🤖 AI Summary
Addressing key challenges in graph anomaly detection—including label scarcity, ambiguous anomaly definitions, and difficulty in modeling normal distribution—this paper proposes Wild-GAD, the first framework to enable cross-domain knowledge transfer using large-scale, heterogeneous “in-the-wild” graph data. Methodologically, it introduces (i) a unified graph database (UniWildGraph) and a shared feature space; (ii) an external graph selection criterion balancing representativeness and diversity; and (iii) an unsupervised transfer learning detection paradigm. Evaluated on six real-world datasets, Wild-GAD achieves average improvements of +18% in AUC-ROC and +32% in AUC-PR over state-of-the-art methods. This work establishes a scalable, annotation-free general enhancement paradigm for low-resource graph anomaly detection.
📝 Abstract
In recent years, graph anomaly detection has gained considerable attention and has found extensive applications in various domains such as social, financial, and communication networks. However, anomalies in graph-structured data present unique challenges, including label scarcity, ill-defined anomalies, and varying anomaly types, making supervised or semi-supervised methods unreliable. Researchers often adopt unsupervised approaches to address these challenges, assuming that anomalies deviate significantly from the normal data distribution.
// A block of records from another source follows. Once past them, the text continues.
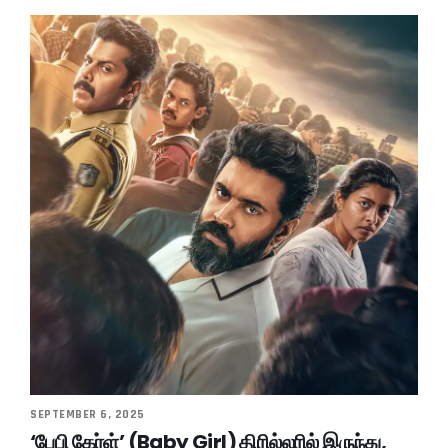
SEPTEMBER 6, 2025
‘பேபி கேர்ள்’ (Baby Girl) திரில்லரில் இருந்து,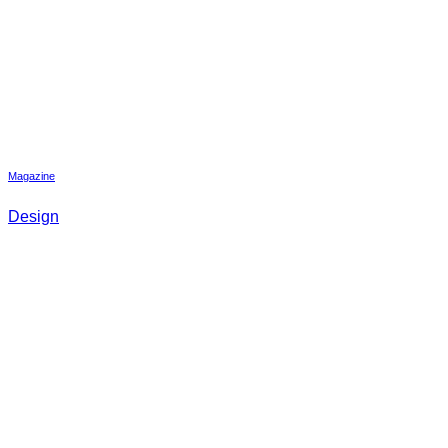
Magazine
Design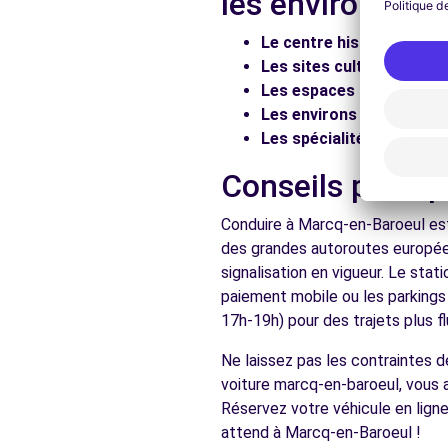
les environs
Voir l'agence
Le centre historique :
Flâ
Les sites culturels :
Visit
Les espaces naturels :
Pr
Free2move Rent - S&You - RONCQ (P)
Les environs :
Explorez les
Les spécialités locales :
D
13 RUE DE DRONCKAERT
RONCQ, FR-59, 59223
Conseils pratiq
Voir l'agence
Conduire à Marcq-en-Baroeul est
des grandes autoroutes européen
signalisation en vigueur. Le sta
Voir toutes les ag
paiement mobile ou les parkings
17h-19h) pour des trajets plus fl
Ne laissez pas les contraintes 
voiture marcq-en-baroeul, vous a
Réservez votre véhicule en ligne
attend à Marcq-en-Baroeul !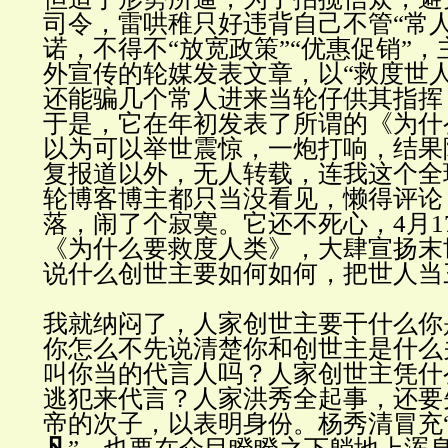
司令，雷哄稚只好违背自己不管“常
诺，不得不“放宽政策”“优惠促销”
外宣传的轮媒发表文章，以“救度世
还能骗几个常人进来当轮仔供其指挥
于是，它在年初发表了所谓的《为什
以为可以举世震惊，一炮打响，结果
复报道以外，无人转载，连我这个全
轮博客博主都只当没看见，懒得评论
落，闹了个寂寞。它还不死心，4月1
《为什么要救度人类》，大肆宣扬末
说什么创世主要如何如何，把世人当
我就纳闷了，人家创世主要干什么你
你怎么不先说清楚你和创世主是什么
叫你当的代言人吗？人家创世主凭什
逃犯来代言？人家洪秀全起事，还要
帝的次子，以表明身份。杨秀清冒充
Yet, when the available data is insufficient, capturing the normal distribution accurately and comprehensively becomes difficult. To overcome this limitation, we propose to utilize external graph data (i.e., graph data in the wild) to help anomaly detection tasks. This naturally raises the question: How can we use external data to help graph anomaly detection task? To answer this question, we propose a novel framework Wild-GAD. Our framework is built upon a unified database, UniWildGraph, which comprises a large and diverse collection of graph data with broad domain coverage, ample data volume, and a unified feature space. We further develop selection criteria based on representativity and diversity to identify the most suitable external data for each anomaly detection task. Extensive experiments on six real-world test datasets demonstrate the effectiveness of Wild-GAD. Compared to the baseline methods, our framework has an average 18% AUCROC and 32% AUCPR improvement over the best-competing methods.